Task requirements:
Line by line, copy out the entries exactly and leave the pictures behind.

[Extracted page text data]

=-=-=

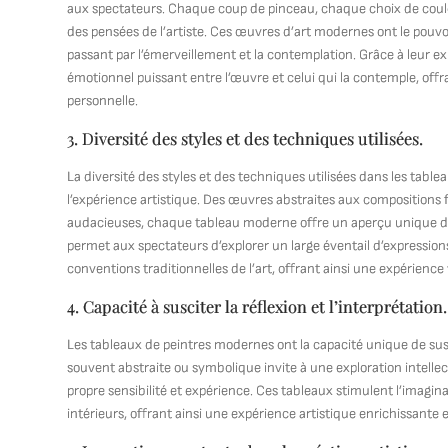
aux spectateurs. Chaque coup de pinceau, chaque choix de coul
des pensées de l’artiste. Ces œuvres d’art modernes ont le pouvoir
passant par l’émerveillement et la contemplation. Grâce à leur ex
émotionnel puissant entre l’œuvre et celui qui la contemple, off
personnelle.
3. Diversité des styles et des techniques utilisées.
La diversité des styles et des techniques utilisées dans les tabl
l’expérience artistique. Des œuvres abstraites aux compositions 
audacieuses, chaque tableau moderne offre un aperçu unique de l
permet aux spectateurs d’explorer un large éventail d’expression
conventions traditionnelles de l’art, offrant ainsi une expérience 
4. Capacité à susciter la réflexion et l’interprétation.
Les tableaux de peintres modernes ont la capacité unique de susci
souvent abstraite ou symbolique invite à une exploration intellec
propre sensibilité et expérience. Ces tableaux stimulent l’imag
intérieurs, offrant ainsi une expérience artistique enrichissante 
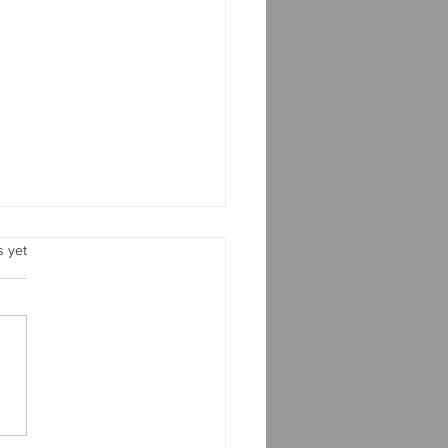
.
s yet
साधना को देखकर देवता भी
क होते हैं : आचार्य
ंतसागरजी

=-=-=

Result:
aux spectateurs. Chaque coup de pinceau, chaque choix de coul
des pensées de l’artiste. Ces œuvres d’art modernes ont le pouvoir
passant par l’émerveillement et la contemplation. Grâce à leur ex
émotionnel puissant entre l’œuvre et celui qui la contemple, off
personnelle.
3. Diversité des styles et des techniques utilisées.
La diversité des styles et des techniques utilisées dans les tabl
l’expérience artistique. Des œuvres abstraites aux compositions 
audacieuses, chaque tableau moderne offre un aperçu unique de l
permet aux spectateurs d’explorer un large éventail d’expression
conventions traditionnelles de l’art, offrant ainsi une expérience 
4. Capacité à susciter la réflexion et l’interprétation.
Les tableaux de peintres modernes ont la capacité unique de susci
souvent abstraite ou symbolique invite à une exploration intellec
propre sensibilité et expérience. Ces tableaux stimulent l’imag
intérieurs, offrant ainsi une expérience artistique enrichissante 
.
s yet
साधना को देखकर देवता भी
क होते हैं : आचार्य
ंतसागरजी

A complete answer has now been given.